* [DESCRIPTION OF THE TASK] Apart from the pictures, every part of the records below gets retyped exactly.

- - - - - - -

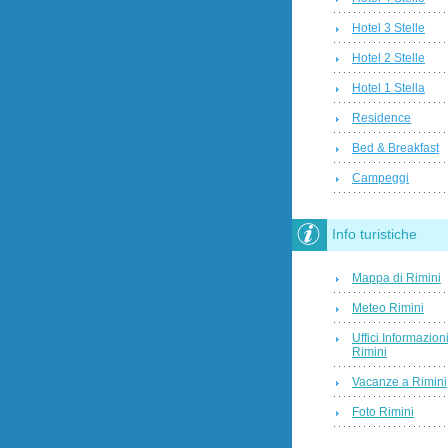
Hotel 3 Stelle
Hotel 2 Stelle
Hotel 1 Stella
Residence
Bed & Breakfast
Campeggi
Info turistiche
Mappa di Rimini
Meteo Rimini
Uffici Informazion
Rimini
Vacanze a Rimini
Foto Rimini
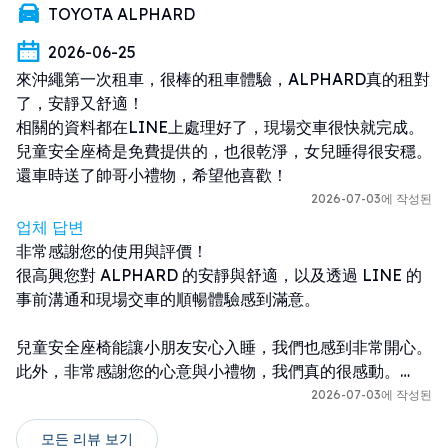
within their expiration dates.
TOYOTA ALPHARD
再次感謝您提供寶貴的意見。
2026-06-25
【Cases Where Insurance and
來沖繩第一次租車，很棒的租車體驗，ALPHARD真的租對
Compensation Plans Do Not Apply】
了，安靜又舒適！

1. When the police and our company
相關的資料都在LINE上處理好了，現場交車很快就完成。

are not contacted and the required
兒童安全座椅是免費提供的，也很乾淨，女兒睡得很安穩。

procedures are not followed in the
還車時送了帥哥小禮物，希望他喜歡！
event of an accident.
2026-07-03에 작성된
2. When there is a violation of the rental
업체 답변
agreement.
非常感謝您的使用與評價！

3. When the case falls under the
很高興您對 ALPHARD 的安靜與舒適，以及透過 LINE 的
exclusions of the insurance policy
事前溝通和現場交車的順暢體驗感到滿意。

contracted by our company.
・Accidents caused intentionally
兒童安全座椅能讓小朋友安心入睡，我們也感到非常開心。

・Flat tires or damage to tires
此外，非常感謝您的心意與小禮物，我們真的很感動。

・Loss or damage of wheel caps
2026-07-03에 작성된
・Loss or damage of keys
我們會持續努力提供更安心、舒適的租車服務。

・Damage to interior equipment, or
모든 리뷰 보기
期待您下次再來沖繩旅遊時再次光臨！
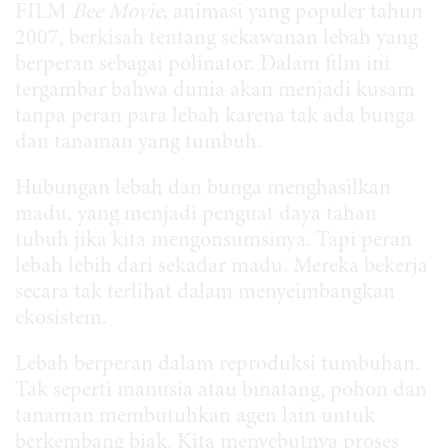
FILM
Bee Movie
, animasi yang populer tahun
2007, berkisah tentang sekawanan lebah yang
berperan sebagai polinator. Dalam film ini
tergambar bahwa dunia akan menjadi kusam
tanpa peran para lebah karena tak ada bunga
dan tanaman yang tumbuh.
Hubungan lebah dan bunga menghasilkan
madu, yang menjadi penguat daya tahan
tubuh jika kita mengonsumsinya. Tapi peran
lebah lebih dari sekadar madu. Mereka bekerja
secara tak terlihat dalam menyeimbangkan
ekosistem.
Lebah berperan dalam reproduksi tumbuhan.
Tak seperti manusia atau binatang, pohon dan
tanaman membutuhkan agen lain untuk
berkembang biak. Kita menyebutnya proses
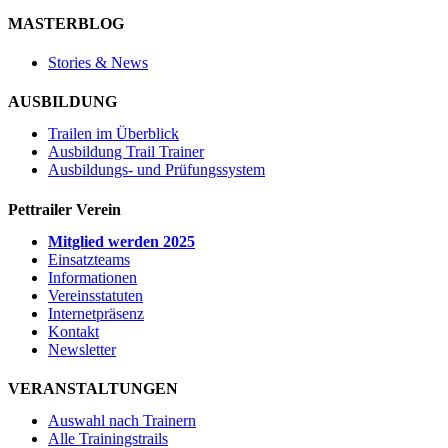
MASTERBLOG
Stories & News
AUSBILDUNG
Trailen im Überblick
Ausbildung Trail Trainer
Ausbildungs- und Prüfungssystem
Pettrailer Verein
Mitglied werden 2025
Einsatzteams
Informationen
Vereinsstatuten
Internetpräsenz
Kontakt
Newsletter
VERANSTALTUNGEN
Auswahl nach Trainern
Alle Trainingstrails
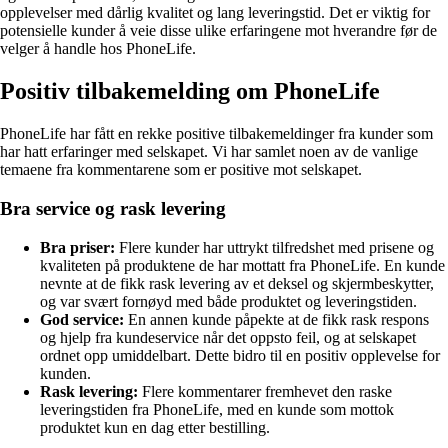
opplevelser med dårlig kvalitet og lang leveringstid. Det er viktig for
potensielle kunder å veie disse ulike erfaringene mot hverandre før de
velger å handle hos PhoneLife.
Positiv tilbakemelding om PhoneLife
PhoneLife har fått en rekke positive tilbakemeldinger fra kunder som
har hatt erfaringer med selskapet. Vi har samlet noen av de vanlige
temaene fra kommentarene som er positive mot selskapet.
Bra service og rask levering
Bra priser:
Flere kunder har uttrykt tilfredshet med prisene og
kvaliteten på produktene de har mottatt fra PhoneLife. En kunde
nevnte at de fikk rask levering av et deksel og skjermbeskytter,
og var svært fornøyd med både produktet og leveringstiden.
God service:
En annen kunde påpekte at de fikk rask respons
og hjelp fra kundeservice når det oppsto feil, og at selskapet
ordnet opp umiddelbart. Dette bidro til en positiv opplevelse for
kunden.
Rask levering:
Flere kommentarer fremhevet den raske
leveringstiden fra PhoneLife, med en kunde som mottok
produktet kun en dag etter bestilling.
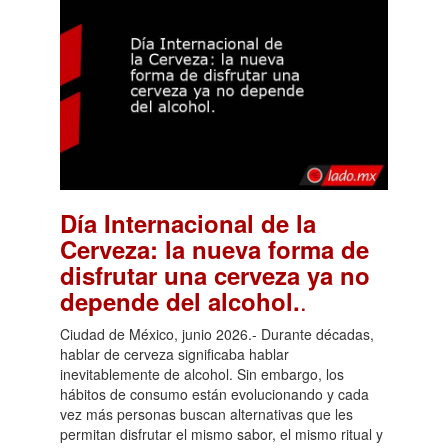
Día Internacional de la
Cerveza: la nueva forma de
disfrutar una cerveza ya no
.
depende del alcohol.
Ciudad de México, junio 2026.- Durante décadas,
hablar de cerveza significaba hablar
inevitablemente de alcohol. Sin embargo, los
hábitos de consumo están evolucionando y cada
vez más personas buscan alternativas que les
permitan disfrutar el mismo sabor, el mismo ritual y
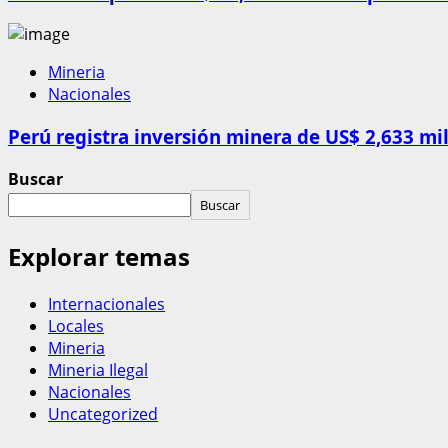
Mineria
Nacionales
Perú registra inversión minera de US$ 2,633 mi
Buscar
Buscar
Explorar temas
Internacionales
Locales
Mineria
Mineria Ilegal
Nacionales
Uncategorized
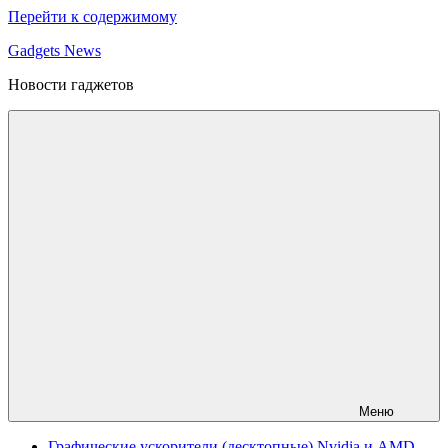
Перейти к содержимому
Gadgets News
Новости гаджетов
Меню
Графические ускорители (десктопные) Nvidia и AMD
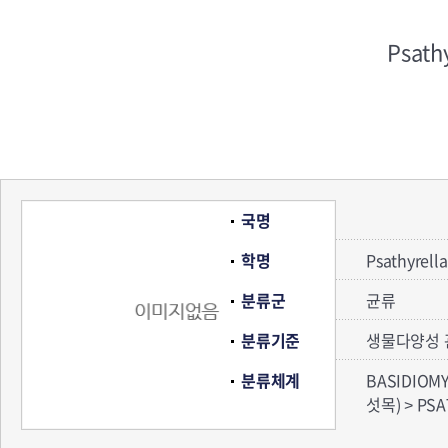
Psath
국명
학명
Psathyrell
분류군
균류
분류기준
생물다양성 
분류체계
BASIDIOM
섯목) > PS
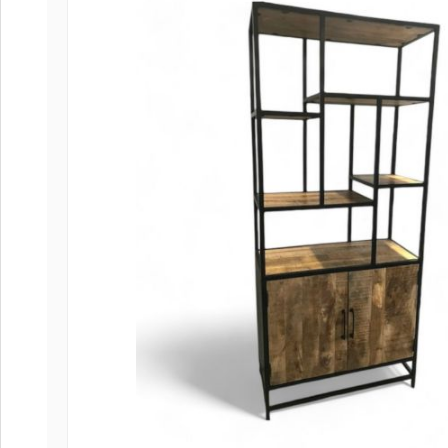
Coffee
Collect
Collect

- - - - - - -

* [WRITTEN ANSWER]
Hotel 3 Stelle
Hotel 2 Stelle
Hotel 1 Stella
Residence
Bed & Breakfast
Campeggi
Info turistiche
Mappa di Rimini
Meteo Rimini
Uffici Informazion
Rimini
Vacanze a Rimini
Foto Rimini
within their expiration dates.
TOYOTA ALPHARD
再次感謝您提供寶貴的意見。
2026-06-25
【Cases Where Insurance and
來沖繩第一次租車，很棒的租車體驗，ALPHARD真的租對
Compensation Plans Do Not Apply】
了，安靜又舒適！

1. When the police and our company
相關的資料都在LINE上處理好了，現場交車很快就完成。

are not contacted and the required
兒童安全座椅是免費提供的，也很乾淨，女兒睡得很安穩。

procedures are not followed in the
還車時送了帥哥小禮物，希望他喜歡！
event of an accident.
2026-07-03에 작성된
2. When there is a violation of the rental
업체 답변
agreement.
非常感謝您的使用與評價！

3. When the case falls under the
很高興您對 ALPHARD 的安靜與舒適，以及透過 LINE 的
exclusions of the insurance policy
事前溝通和現場交車的順暢體驗感到滿意。

contracted by our company.
・Accidents caused intentionally
兒童安全座椅能讓小朋友安心入睡，我們也感到非常開心。

・Flat tires or damage to tires
此外，非常感謝您的心意與小禮物，我們真的很感動。

・Loss or damage of wheel caps
2026-07-03에 작성된
・Loss or damage of keys
我們會持續努力提供更安心、舒適的租車服務。

・Damage to interior equipment, or
모든 리뷰 보기
期待您下次再來沖繩旅遊時再次光臨！
FILM
Bee Movie
, animasi yang populer tahun
2007, berkisah tentang sekawanan lebah yang
berperan sebagai polinator. Dalam film ini
tergambar bahwa dunia akan menjadi kusam
tanpa peran para lebah karena tak ada bunga
dan tanaman yang tumbuh.
Hubungan lebah dan bunga menghasilkan
madu, yang menjadi penguat daya tahan
tubuh jika kita mengonsumsinya. Tapi peran
lebah lebih dari sekadar madu. Mereka bekerja
secara tak terlihat dalam menyeimbangkan
ekosistem.
Lebah berperan dalam reproduksi tumbuhan.
Tak seperti manusia atau binatang, pohon dan
tanaman membutuhkan agen lain untuk
berkembang biak. Kita menyebutnya proses
MASTERBLOG
Stories & News
AUSBILDUNG
Trailen im Überblick
Ausbildung Trail Trainer
Ausbildungs- und Prüfungssystem
Pettrailer Verein
Mitglied werden 2025
Einsatzteams
Informationen
Vereinsstatuten
Internetpräsenz
Kontakt
Newsletter
VERANSTALTUNGEN
Auswahl nach Trainern
Alle Trainingstrails
opplevelser med dårlig kvalitet og lang leveringstid. Det er viktig for
potensielle kunder å veie disse ulike erfaringene mot hverandre før de
velger å handle hos PhoneLife.
Positiv tilbakemelding om PhoneLife
PhoneLife har fått en rekke positive tilbakemeldinger fra kunder som
har hatt erfaringer med selskapet. Vi har samlet noen av de vanlige
temaene fra kommentarene som er positive mot selskapet.
Bra service og rask levering
Bra priser:
Flere kunder har uttrykt tilfredshet med prisene og
kvaliteten på produktene de har mottatt fra PhoneLife. En kunde
nevnte at de fikk rask levering av et deksel og skjermbeskytter,
og var svært fornøyd med både produktet og leveringstiden.
God service:
En annen kunde påpekte at de fikk rask respons
og hjelp fra kundeservice når det oppsto feil, og at selskapet
ordnet opp umiddelbart. Dette bidro til en positiv opplevelse for
kunden.
Rask levering:
Flere kommentarer fremhevet den raske
leveringstiden fra PhoneLife, med en kunde som mottok
produktet kun en dag etter bestilling.
Día Internacional de la
Cerveza: la nueva forma de
disfrutar una cerveza ya no
.
depende del alcohol.
Ciudad de México, junio 2026.- Durante décadas,
hablar de cerveza significaba hablar
inevitablemente de alcohol. Sin embargo, los
hábitos de consumo están evolucionando y cada
vez más personas buscan alternativas que les
permitan disfrutar el mismo sabor, el mismo ritual y
Mineria
Nacionales
Perú registra inversión minera de US$ 2,633 mi
Buscar
Buscar
Explorar temas
Internacionales
Locales
Mineria
Mineria Ilegal
Nacionales
Uncategorized
Перейти к содержимому
Gadgets News
Новости гаджетов
Меню
Графические ускорители (десктопные) Nvidia и AMD
Psath
국명
학명
Psathyrell
분류군
균류
분류기준
생물다양성 
분류체계
BASIDIOM
섯목) > PS
Coffee
Collect
Collect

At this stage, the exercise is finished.